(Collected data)
###
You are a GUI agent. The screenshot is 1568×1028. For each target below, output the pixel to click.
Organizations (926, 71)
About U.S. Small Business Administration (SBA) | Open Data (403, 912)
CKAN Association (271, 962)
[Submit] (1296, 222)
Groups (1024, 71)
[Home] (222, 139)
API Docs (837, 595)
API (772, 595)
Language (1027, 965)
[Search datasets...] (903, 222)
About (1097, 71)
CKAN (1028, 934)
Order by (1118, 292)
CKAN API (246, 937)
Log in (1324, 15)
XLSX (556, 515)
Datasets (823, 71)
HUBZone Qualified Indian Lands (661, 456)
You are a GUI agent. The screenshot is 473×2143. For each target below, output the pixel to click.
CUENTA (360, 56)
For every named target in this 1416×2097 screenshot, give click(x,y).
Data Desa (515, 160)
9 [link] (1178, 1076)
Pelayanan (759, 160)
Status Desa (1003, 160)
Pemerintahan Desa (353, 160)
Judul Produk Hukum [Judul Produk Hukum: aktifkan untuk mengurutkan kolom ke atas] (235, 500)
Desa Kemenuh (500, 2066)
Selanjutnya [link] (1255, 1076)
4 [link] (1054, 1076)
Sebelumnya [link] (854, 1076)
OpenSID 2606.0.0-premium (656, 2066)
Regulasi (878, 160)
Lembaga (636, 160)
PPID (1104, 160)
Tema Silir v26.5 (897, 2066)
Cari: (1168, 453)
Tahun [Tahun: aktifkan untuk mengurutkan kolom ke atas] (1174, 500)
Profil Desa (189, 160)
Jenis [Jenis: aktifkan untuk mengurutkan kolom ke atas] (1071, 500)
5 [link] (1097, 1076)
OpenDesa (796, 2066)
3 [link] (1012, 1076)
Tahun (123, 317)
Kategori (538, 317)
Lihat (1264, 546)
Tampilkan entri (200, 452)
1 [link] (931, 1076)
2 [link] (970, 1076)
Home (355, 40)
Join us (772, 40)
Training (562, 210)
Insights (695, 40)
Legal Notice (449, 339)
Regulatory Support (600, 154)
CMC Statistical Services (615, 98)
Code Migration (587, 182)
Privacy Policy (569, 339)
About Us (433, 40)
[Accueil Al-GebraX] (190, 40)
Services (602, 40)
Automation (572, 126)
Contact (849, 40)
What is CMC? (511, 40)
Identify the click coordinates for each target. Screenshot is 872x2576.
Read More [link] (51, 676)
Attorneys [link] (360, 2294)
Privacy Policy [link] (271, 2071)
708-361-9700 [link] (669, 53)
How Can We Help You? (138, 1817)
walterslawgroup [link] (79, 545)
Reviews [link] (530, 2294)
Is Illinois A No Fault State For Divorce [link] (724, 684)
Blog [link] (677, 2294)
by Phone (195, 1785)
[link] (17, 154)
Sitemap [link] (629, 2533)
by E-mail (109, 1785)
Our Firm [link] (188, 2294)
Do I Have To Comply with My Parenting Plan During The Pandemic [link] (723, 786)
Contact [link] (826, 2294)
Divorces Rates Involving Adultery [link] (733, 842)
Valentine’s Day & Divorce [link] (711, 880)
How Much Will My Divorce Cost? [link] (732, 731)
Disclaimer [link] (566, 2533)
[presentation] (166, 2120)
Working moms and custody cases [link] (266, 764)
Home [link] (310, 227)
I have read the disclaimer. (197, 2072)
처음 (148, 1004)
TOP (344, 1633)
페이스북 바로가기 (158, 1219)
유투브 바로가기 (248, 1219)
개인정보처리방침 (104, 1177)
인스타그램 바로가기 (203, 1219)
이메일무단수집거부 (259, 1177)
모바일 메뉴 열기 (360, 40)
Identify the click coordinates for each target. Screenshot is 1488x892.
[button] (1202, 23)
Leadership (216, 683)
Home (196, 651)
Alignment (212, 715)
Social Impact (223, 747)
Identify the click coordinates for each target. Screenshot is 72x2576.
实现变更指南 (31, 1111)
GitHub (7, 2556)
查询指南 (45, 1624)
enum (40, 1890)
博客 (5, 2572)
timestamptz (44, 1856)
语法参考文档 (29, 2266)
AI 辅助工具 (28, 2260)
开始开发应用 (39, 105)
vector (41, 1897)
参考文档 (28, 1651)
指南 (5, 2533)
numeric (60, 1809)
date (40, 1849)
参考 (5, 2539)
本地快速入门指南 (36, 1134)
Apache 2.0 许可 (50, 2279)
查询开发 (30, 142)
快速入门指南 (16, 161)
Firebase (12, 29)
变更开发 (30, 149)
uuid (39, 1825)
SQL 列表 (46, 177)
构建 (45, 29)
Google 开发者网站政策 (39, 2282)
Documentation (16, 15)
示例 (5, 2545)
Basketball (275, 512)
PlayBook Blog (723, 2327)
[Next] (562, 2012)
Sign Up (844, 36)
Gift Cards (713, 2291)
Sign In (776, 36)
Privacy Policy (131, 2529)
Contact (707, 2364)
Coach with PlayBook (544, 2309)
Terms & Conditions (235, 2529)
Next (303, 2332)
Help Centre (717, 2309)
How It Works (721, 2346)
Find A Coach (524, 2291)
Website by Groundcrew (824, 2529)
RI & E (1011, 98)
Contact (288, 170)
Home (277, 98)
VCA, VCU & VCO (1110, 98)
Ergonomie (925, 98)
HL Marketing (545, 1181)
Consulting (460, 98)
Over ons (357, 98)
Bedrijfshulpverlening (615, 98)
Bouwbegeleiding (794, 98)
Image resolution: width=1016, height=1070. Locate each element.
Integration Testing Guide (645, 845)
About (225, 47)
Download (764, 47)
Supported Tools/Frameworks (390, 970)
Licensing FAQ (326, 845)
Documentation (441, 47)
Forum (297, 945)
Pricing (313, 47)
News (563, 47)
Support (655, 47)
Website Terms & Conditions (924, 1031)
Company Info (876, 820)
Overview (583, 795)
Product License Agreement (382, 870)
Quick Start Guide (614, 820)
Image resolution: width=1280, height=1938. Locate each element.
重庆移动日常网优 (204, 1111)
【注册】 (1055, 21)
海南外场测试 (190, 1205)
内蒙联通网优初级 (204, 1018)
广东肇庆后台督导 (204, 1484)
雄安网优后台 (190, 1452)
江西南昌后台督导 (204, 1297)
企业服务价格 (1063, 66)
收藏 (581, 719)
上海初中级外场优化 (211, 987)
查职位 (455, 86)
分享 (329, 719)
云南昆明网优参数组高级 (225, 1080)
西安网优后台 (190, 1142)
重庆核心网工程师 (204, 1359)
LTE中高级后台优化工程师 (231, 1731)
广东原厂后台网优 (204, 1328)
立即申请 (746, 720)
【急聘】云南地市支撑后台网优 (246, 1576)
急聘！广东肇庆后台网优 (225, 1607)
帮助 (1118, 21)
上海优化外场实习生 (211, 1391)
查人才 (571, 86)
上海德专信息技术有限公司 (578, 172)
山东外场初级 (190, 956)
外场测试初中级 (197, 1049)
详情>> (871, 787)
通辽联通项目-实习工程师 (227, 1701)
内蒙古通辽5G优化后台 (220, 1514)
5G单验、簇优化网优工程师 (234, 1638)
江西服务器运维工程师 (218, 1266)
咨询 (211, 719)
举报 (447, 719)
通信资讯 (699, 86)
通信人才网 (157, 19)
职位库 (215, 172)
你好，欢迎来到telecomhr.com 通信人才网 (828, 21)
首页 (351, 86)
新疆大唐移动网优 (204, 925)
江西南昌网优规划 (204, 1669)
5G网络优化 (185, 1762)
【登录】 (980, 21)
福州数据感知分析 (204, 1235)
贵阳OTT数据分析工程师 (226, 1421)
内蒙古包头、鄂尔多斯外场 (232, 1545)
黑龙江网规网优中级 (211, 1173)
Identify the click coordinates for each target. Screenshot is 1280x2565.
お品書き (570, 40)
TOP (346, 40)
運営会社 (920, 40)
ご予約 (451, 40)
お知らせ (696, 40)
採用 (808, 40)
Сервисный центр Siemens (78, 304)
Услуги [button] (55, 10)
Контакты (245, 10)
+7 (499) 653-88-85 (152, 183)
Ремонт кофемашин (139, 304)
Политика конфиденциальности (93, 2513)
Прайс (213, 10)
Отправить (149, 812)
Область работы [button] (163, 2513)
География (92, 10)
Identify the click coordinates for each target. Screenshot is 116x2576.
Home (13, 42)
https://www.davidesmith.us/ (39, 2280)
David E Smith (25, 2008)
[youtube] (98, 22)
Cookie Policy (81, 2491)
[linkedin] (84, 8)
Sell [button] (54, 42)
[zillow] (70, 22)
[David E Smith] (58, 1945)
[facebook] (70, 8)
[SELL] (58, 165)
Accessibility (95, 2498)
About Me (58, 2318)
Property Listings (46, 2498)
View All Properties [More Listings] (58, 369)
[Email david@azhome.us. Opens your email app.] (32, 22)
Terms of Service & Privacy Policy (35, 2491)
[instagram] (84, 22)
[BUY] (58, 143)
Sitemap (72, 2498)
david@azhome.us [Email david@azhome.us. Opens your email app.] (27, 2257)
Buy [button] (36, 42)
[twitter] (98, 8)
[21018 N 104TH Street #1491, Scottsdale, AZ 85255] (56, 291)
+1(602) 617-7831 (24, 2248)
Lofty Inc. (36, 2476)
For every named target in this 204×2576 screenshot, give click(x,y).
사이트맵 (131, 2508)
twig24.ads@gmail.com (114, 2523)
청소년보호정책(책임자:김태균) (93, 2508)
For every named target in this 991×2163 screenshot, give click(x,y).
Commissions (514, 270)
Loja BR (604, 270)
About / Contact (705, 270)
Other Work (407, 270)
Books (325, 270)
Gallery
###
▸ **PROBLEM TO WORK ON**
Restate word for word only the lines above from the line containing "enum (40, 1890)" to the line containing "Help Centre (717, 2309)", both of them included.

▸ **EXERCISE ANSWER**
enum (40, 1890)
博客 (5, 2572)
timestamptz (44, 1856)
语法参考文档 (29, 2266)
AI 辅助工具 (28, 2260)
开始开发应用 (39, 105)
vector (41, 1897)
参考文档 (28, 1651)
指南 (5, 2533)
numeric (60, 1809)
date (40, 1849)
参考 (5, 2539)
本地快速入门指南 (36, 1134)
Apache 2.0 许可 (50, 2279)
查询开发 (30, 142)
快速入门指南 (16, 161)
Firebase (12, 29)
变更开发 (30, 149)
uuid (39, 1825)
SQL 列表 (46, 177)
构建 (45, 29)
Google 开发者网站政策 (39, 2282)
Documentation (16, 15)
示例 (5, 2545)
Basketball (275, 512)
PlayBook Blog (723, 2327)
[Next] (562, 2012)
Sign Up (844, 36)
Gift Cards (713, 2291)
Sign In (776, 36)
Privacy Policy (131, 2529)
Contact (707, 2364)
Coach with PlayBook (544, 2309)
Terms & Conditions (235, 2529)
Next (303, 2332)
Help Centre (717, 2309)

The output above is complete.